(ACTIVITY)
From the listing below, output only the lines starting at the line that has "start saving the moment you arrive." and ending at the line that has "Boring Stuff", exactly as they appear, ends included.

(DATA LISTING)
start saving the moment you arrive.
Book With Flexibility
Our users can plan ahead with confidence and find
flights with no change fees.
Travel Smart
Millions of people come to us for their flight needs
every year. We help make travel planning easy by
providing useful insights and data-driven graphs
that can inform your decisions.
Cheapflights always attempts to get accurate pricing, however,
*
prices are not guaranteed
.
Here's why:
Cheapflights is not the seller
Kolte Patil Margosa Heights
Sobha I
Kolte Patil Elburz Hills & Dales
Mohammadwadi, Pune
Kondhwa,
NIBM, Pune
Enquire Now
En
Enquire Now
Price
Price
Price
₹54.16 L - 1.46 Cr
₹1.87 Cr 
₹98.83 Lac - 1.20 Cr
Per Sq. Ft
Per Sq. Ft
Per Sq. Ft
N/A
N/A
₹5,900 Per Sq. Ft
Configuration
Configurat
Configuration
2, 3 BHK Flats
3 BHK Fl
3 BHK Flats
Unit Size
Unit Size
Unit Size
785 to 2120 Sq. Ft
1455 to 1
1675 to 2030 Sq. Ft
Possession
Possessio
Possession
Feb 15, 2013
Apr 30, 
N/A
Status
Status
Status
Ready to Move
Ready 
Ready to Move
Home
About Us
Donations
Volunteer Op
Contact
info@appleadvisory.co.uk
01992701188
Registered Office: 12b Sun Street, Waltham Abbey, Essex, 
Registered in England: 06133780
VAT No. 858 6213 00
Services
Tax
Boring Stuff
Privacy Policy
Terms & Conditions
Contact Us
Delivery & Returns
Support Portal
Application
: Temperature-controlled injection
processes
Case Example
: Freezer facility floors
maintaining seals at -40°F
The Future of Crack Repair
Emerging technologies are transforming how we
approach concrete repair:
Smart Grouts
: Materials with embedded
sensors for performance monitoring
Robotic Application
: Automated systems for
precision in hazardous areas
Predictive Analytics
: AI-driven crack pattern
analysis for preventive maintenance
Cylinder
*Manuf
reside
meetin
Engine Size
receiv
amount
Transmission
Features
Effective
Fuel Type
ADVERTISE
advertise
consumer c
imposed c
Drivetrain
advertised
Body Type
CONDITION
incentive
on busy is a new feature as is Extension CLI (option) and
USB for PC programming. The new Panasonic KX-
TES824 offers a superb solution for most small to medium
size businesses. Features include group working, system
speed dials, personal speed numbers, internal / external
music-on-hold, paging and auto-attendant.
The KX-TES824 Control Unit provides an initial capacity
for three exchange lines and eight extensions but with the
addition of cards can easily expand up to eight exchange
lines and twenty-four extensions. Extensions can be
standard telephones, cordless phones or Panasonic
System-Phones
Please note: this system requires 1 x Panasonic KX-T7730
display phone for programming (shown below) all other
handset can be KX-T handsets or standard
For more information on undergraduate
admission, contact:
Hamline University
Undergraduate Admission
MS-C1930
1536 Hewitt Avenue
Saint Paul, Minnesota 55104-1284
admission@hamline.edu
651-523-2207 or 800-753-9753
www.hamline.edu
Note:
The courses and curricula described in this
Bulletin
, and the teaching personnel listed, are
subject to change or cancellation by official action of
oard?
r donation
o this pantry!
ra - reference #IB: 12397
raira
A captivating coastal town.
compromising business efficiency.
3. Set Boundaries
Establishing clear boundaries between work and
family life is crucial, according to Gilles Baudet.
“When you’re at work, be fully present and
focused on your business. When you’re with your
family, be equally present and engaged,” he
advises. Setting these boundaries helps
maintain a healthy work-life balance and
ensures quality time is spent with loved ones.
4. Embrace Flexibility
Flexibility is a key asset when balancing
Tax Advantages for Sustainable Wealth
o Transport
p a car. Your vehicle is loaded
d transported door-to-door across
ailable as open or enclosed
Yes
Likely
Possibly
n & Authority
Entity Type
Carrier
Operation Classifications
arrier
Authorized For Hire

---

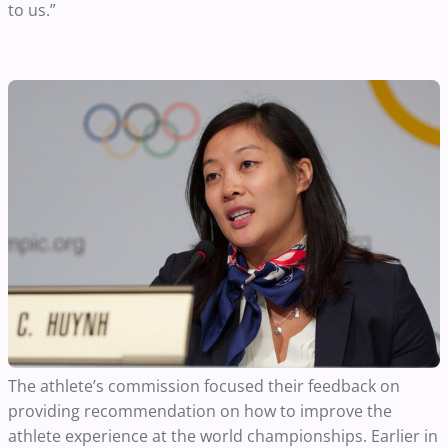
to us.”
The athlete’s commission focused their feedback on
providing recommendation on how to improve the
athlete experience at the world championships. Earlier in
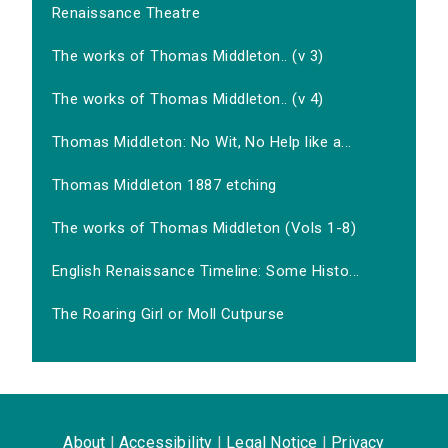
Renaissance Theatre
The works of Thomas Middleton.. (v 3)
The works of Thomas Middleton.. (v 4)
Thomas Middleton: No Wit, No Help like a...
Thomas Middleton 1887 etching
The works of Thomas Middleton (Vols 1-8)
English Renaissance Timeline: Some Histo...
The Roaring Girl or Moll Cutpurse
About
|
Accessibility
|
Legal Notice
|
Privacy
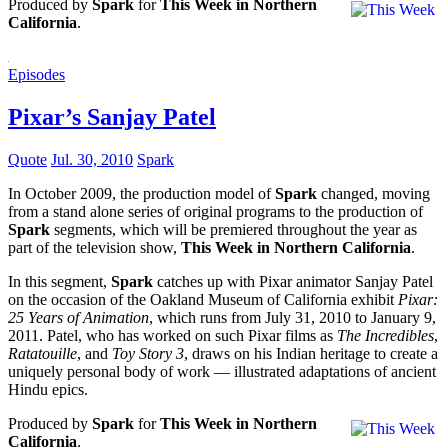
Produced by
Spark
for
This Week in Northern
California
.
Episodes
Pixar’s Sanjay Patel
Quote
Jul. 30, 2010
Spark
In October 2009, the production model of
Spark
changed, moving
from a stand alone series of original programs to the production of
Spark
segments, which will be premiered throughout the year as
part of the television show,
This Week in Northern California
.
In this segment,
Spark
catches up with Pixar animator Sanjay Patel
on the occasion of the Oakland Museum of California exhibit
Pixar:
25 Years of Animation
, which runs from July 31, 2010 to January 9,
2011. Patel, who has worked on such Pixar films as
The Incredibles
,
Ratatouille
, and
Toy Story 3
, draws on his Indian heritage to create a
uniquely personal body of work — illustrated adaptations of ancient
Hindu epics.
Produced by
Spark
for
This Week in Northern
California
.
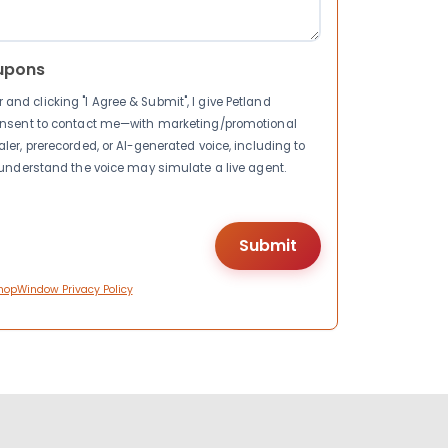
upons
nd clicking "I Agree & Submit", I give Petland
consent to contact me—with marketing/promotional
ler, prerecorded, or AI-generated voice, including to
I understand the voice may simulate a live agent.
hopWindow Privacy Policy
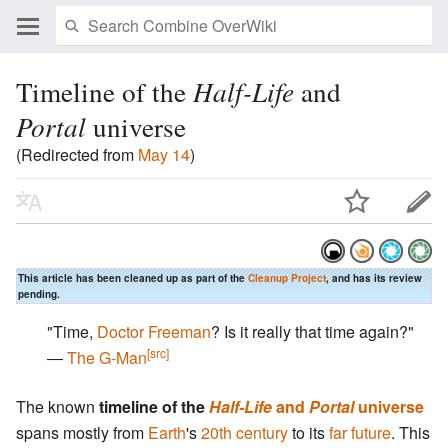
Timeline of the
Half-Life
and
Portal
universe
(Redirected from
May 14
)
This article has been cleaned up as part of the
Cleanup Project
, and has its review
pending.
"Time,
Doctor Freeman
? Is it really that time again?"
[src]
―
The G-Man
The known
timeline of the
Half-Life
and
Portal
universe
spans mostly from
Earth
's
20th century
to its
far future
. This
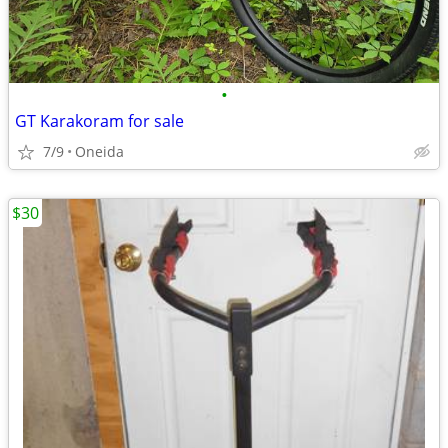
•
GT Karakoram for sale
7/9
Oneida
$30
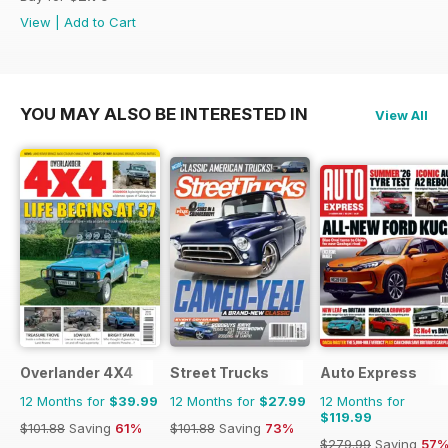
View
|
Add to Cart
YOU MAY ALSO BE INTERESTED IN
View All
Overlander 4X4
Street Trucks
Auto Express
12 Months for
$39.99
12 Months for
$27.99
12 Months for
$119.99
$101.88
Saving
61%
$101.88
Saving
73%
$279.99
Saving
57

...

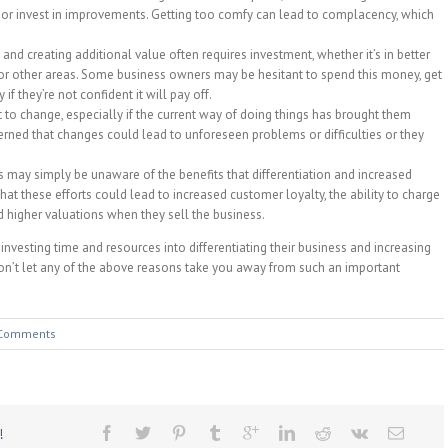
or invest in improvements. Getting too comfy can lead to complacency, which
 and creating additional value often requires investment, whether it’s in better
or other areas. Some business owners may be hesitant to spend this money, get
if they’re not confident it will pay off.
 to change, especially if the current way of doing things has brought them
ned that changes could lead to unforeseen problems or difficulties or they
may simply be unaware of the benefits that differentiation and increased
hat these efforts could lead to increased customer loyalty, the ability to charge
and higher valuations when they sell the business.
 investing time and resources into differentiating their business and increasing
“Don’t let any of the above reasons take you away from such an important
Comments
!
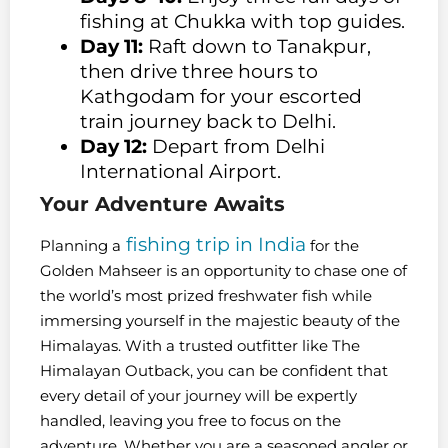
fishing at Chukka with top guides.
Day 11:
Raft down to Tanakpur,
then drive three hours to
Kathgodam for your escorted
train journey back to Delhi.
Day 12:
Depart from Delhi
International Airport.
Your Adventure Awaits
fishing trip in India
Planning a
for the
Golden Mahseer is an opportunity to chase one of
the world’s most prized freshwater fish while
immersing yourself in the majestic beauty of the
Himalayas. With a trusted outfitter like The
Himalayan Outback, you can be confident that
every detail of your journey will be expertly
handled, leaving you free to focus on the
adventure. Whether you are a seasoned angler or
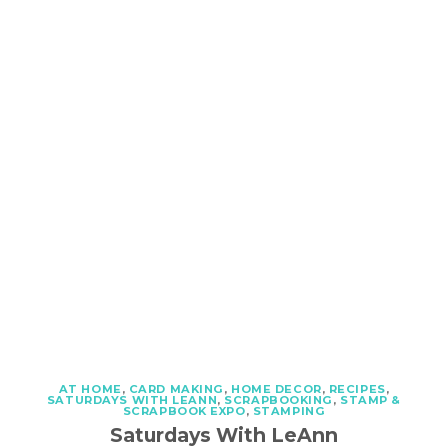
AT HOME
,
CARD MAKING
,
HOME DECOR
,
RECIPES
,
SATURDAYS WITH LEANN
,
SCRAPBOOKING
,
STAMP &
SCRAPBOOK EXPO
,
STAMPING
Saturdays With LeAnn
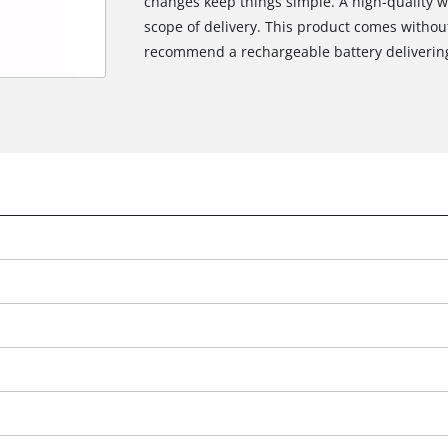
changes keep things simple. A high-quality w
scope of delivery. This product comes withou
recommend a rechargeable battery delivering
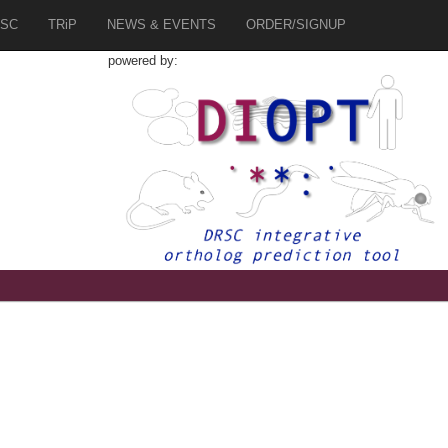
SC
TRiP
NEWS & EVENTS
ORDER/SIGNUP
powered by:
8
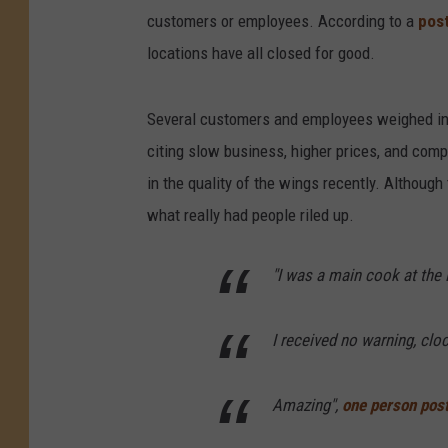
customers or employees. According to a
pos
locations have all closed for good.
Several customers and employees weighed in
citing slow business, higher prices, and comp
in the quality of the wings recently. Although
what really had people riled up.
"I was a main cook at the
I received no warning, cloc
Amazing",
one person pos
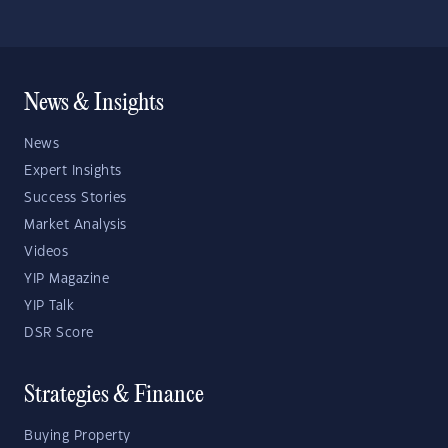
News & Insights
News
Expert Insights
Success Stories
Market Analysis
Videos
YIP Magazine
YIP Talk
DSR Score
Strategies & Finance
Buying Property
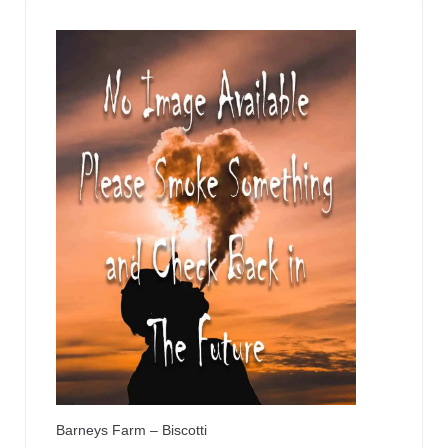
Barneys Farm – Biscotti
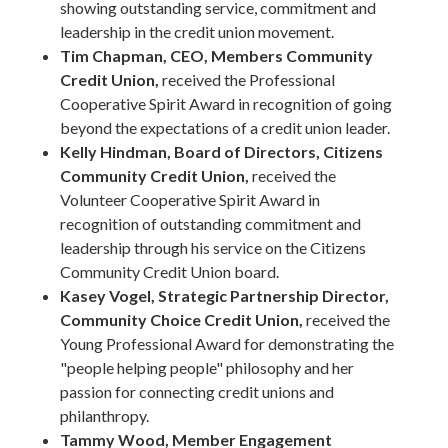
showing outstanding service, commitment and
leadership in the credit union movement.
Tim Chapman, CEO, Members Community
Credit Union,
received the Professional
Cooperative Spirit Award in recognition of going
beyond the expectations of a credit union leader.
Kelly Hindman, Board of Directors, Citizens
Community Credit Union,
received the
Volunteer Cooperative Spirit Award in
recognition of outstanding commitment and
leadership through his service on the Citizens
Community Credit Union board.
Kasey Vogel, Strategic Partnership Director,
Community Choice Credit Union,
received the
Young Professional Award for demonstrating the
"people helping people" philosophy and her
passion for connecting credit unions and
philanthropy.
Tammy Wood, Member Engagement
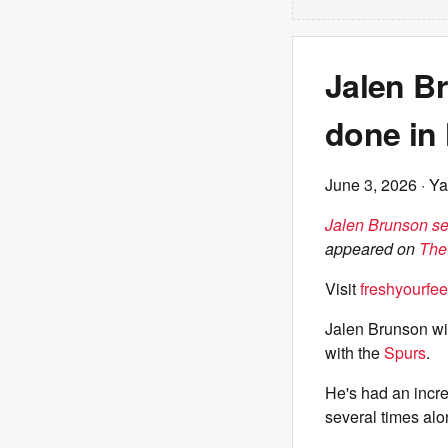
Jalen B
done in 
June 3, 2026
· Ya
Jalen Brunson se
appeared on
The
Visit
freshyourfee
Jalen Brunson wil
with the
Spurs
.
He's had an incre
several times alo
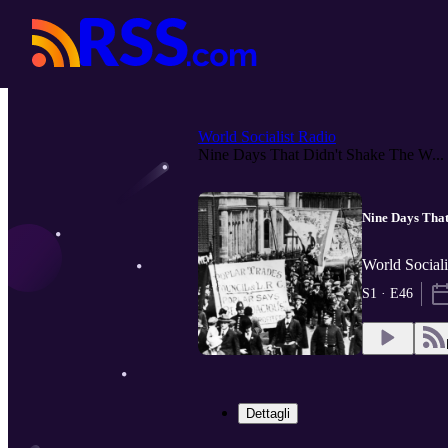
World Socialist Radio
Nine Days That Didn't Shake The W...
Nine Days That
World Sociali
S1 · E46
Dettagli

(RESULT)
start saving the moment you arrive.
Book With Flexibility
Our users can plan ahead with confidence and find
flights with no change fees.
Travel Smart
Millions of people come to us for their flight needs
every year. We help make travel planning easy by
providing useful insights and data-driven graphs
that can inform your decisions.
Cheapflights always attempts to get accurate pricing, however,
*
prices are not guaranteed
.
Here's why:
Cheapflights is not the seller
Kolte Patil Margosa Heights
Sobha I
Kolte Patil Elburz Hills & Dales
Mohammadwadi, Pune
Kondhwa,
NIBM, Pune
Enquire Now
En
Enquire Now
Price
Price
Price
₹54.16 L - 1.46 Cr
₹1.87 Cr 
₹98.83 Lac - 1.20 Cr
Per Sq. Ft
Per Sq. Ft
Per Sq. Ft
N/A
N/A
₹5,900 Per Sq. Ft
Configuration
Configurat
Configuration
2, 3 BHK Flats
3 BHK Fl
3 BHK Flats
Unit Size
Unit Size
Unit Size
785 to 2120 Sq. Ft
1455 to 1
1675 to 2030 Sq. Ft
Possession
Possessio
Possession
Feb 15, 2013
Apr 30, 
N/A
Status
Status
Status
Ready to Move
Ready 
Ready to Move
Home
About Us
Donations
Volunteer Op
Contact
info@appleadvisory.co.uk
01992701188
Registered Office: 12b Sun Street, Waltham Abbey, Essex, 
Registered in England: 06133780
VAT No. 858 6213 00
Services
Tax
Boring Stuff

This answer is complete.